(Source records)
▼▼▼

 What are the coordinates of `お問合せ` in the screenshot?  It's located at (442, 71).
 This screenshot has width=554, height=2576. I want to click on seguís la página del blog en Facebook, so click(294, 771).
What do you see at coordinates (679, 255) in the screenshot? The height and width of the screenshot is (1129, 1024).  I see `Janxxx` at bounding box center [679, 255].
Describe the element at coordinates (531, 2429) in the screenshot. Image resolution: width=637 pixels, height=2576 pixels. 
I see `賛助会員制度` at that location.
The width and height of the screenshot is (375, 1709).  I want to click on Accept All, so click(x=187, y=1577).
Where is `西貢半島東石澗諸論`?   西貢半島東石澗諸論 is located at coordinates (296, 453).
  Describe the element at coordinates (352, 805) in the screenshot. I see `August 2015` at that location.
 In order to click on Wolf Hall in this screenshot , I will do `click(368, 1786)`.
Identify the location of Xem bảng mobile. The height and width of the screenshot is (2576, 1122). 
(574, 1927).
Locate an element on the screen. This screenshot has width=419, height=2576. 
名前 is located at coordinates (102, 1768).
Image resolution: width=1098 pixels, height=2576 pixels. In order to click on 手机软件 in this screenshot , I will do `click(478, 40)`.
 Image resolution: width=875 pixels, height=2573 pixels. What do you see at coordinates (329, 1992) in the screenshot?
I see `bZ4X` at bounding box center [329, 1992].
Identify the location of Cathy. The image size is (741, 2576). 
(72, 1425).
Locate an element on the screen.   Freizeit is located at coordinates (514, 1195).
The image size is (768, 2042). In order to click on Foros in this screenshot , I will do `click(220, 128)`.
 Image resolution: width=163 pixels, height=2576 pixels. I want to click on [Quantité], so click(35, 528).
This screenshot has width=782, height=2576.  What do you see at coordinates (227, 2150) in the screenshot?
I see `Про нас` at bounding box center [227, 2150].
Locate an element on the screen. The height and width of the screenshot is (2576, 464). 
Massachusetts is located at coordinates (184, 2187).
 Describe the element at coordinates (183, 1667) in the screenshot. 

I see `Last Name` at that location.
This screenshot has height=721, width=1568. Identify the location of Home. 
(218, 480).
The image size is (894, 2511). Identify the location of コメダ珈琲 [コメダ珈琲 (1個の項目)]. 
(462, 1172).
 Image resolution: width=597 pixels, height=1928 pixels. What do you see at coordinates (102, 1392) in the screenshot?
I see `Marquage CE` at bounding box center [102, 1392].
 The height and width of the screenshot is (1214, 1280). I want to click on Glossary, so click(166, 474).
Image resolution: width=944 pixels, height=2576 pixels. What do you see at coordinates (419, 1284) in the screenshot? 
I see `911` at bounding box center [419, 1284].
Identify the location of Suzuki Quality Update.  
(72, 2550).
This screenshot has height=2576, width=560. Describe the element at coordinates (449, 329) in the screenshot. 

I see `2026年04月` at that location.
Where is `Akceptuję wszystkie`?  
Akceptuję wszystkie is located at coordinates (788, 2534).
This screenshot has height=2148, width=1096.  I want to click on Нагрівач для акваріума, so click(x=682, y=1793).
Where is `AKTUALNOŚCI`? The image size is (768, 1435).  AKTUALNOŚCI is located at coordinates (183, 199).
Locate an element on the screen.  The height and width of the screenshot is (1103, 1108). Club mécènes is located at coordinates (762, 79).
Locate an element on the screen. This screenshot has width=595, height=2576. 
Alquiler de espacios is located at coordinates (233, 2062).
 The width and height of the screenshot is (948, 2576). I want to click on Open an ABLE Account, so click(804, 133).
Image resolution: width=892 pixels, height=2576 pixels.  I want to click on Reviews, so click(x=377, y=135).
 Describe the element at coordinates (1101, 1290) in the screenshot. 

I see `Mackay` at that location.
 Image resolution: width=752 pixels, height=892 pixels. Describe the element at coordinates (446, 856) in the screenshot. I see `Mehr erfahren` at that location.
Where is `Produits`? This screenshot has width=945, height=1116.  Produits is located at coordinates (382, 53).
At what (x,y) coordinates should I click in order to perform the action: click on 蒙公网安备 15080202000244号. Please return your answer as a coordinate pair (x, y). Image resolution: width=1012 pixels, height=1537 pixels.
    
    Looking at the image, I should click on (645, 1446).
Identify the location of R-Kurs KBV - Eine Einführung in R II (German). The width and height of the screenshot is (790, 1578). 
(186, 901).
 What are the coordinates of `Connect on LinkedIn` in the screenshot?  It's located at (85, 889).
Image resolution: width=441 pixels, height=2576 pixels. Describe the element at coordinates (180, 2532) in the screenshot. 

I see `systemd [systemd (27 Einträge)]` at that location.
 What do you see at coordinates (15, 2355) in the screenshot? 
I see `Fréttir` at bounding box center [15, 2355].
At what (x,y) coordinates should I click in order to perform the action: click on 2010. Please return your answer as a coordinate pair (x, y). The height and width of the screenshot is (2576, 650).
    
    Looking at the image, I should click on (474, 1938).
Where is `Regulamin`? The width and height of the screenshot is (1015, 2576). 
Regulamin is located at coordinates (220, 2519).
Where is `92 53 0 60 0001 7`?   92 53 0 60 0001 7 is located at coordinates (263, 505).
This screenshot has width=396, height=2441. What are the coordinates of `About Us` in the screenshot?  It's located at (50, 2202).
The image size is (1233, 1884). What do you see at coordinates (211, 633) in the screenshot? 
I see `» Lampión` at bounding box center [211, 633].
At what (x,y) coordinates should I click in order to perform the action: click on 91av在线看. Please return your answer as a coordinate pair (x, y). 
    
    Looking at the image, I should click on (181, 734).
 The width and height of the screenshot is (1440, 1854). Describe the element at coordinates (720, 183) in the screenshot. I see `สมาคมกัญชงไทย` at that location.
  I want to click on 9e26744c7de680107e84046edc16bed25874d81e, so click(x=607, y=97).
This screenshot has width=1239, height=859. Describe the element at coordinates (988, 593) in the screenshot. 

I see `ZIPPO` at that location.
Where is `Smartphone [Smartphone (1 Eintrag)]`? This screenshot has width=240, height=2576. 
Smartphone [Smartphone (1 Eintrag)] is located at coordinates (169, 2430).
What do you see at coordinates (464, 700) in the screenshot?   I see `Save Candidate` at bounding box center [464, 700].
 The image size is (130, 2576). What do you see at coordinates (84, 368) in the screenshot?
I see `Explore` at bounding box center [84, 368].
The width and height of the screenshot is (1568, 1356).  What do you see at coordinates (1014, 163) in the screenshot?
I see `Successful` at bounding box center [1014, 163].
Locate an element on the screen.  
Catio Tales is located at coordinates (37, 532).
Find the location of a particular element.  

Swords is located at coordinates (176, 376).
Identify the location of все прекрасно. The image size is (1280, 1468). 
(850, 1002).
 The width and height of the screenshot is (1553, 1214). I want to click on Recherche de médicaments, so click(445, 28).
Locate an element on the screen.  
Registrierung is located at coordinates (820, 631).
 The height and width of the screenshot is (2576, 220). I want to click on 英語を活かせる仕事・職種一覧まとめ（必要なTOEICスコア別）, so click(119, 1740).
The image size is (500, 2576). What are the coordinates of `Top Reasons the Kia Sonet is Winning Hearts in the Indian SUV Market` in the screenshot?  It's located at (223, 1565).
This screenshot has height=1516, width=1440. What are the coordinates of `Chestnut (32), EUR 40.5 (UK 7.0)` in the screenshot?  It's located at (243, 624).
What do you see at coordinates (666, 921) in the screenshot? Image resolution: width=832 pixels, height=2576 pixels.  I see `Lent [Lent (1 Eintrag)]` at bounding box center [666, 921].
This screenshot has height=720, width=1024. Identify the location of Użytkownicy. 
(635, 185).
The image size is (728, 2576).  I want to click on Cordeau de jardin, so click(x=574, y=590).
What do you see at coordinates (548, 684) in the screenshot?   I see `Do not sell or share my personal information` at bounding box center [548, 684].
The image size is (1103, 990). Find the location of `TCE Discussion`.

▲▲▲

* _Your assignment_
The lines above, starting at the one with "The width and height of the screenshot is (1568, 1356)." and ending at the one with "The image size is (728, 2576).", are the only ones to return, exactly as written.

* _Answer for the task_
The width and height of the screenshot is (1568, 1356).  What do you see at coordinates (1014, 163) in the screenshot?
I see `Successful` at bounding box center [1014, 163].
Locate an element on the screen.  
Catio Tales is located at coordinates (37, 532).
Find the location of a particular element.  

Swords is located at coordinates (176, 376).
Identify the location of все прекрасно. The image size is (1280, 1468). 
(850, 1002).
 The width and height of the screenshot is (1553, 1214). I want to click on Recherche de médicaments, so click(445, 28).
Locate an element on the screen.  
Registrierung is located at coordinates (820, 631).
 The height and width of the screenshot is (2576, 220). I want to click on 英語を活かせる仕事・職種一覧まとめ（必要なTOEICスコア別）, so click(119, 1740).
The image size is (500, 2576). What are the coordinates of `Top Reasons the Kia Sonet is Winning Hearts in the Indian SUV Market` in the screenshot?  It's located at (223, 1565).
This screenshot has height=1516, width=1440. What are the coordinates of `Chestnut (32), EUR 40.5 (UK 7.0)` in the screenshot?  It's located at (243, 624).
What do you see at coordinates (666, 921) in the screenshot? Image resolution: width=832 pixels, height=2576 pixels.  I see `Lent [Lent (1 Eintrag)]` at bounding box center [666, 921].
This screenshot has height=720, width=1024. Identify the location of Użytkownicy. 
(635, 185).
The image size is (728, 2576).  I want to click on Cordeau de jardin, so click(x=574, y=590).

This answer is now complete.